A major topic of the session was the need to customize technology. Perry Gee, PhD, RN, nurse scientist at Dignity Health, explained that 60 percent of older adults have some kind of functional deficiency, such as impaired vision, hearing, sense of touch or memory function. “We need to consider this when we design,” he said.

Panelist Christopher Snider, Medicine X executive board member, social media strategist at Smart Patients and patient community advocate at Symplur, agreed. Both Snider and his wife live with diabetes. “I’m looking forward to getting old with diabetes with my wife who has diabetes. And our eyes and touch aren’t going to be as reliable,” he said. “Am I going to be able to hear or feel my CGM [continuous glucose monitor] when it alerts me in the middle of the night? Maybe we need an older adult model with improved technology alerts that cause a seismic shift in the house?”

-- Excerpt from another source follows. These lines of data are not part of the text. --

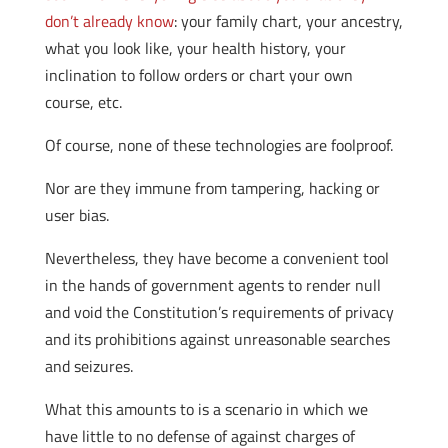
don’t already know
: your family chart, your ancestry,
what you look like, your health history, your
inclination to follow orders or chart your own
course, etc.
Of course, none of these technologies are foolproof.
Nor are they immune from tampering, hacking or
user bias.
Nevertheless, they have become a convenient tool
in the hands of government agents to render null
and void the Constitution’s requirements of privacy
and its prohibitions against unreasonable searches
and seizures.
What this amounts to is a scenario in which we
have little to no defense of against charges of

Gee noted that patients need to be part of this design process. “We need to invite older adults, who are struggling, to participate in the design process — bringing them into our design labs.”

In addition to innovative design, the panelists agreed that more training was needed — for patients, families and health-care providers. Michelle Litchman, PhD, nurse practitioner and assistant professor at the University of Utah College of Nursing, explained, “It takes a lot more time to train older adults on technology. Because of dementia, we also need to involve family members and other caregivers. And we have to tailor the training for that person and consider patient safety safeguards.”

Litchman described how technology and training helped her patient Lavon, an 85-year-old woman with Type 1 diabetes and dementia who lives in an assisted-living facility. In the past, home health-care workers came in to give Lavon her insulin, but she still had a lot of glucose variability because she only needed tiny doses of insulin. So Litchman provided her with an insulin pump along with “a ton of training.” The process started with a two-week practice run using a pump dispensing saline, followed by training all of her home health caregivers and family. In the end, Lavon got a more precise dose of insulin and her dizzy episodes were greatly reduced.

Although technology can help older adults remain more independent, Gee noted that the digital divide still exists and is even more pronounced for older adults. “We need to work with people that are 75 years or older who haven’t used technology. We need to bring them to the table and learn from them,” he said.

This is a reposting of my Scope blog story, courtesy of Stanford School of Medicine.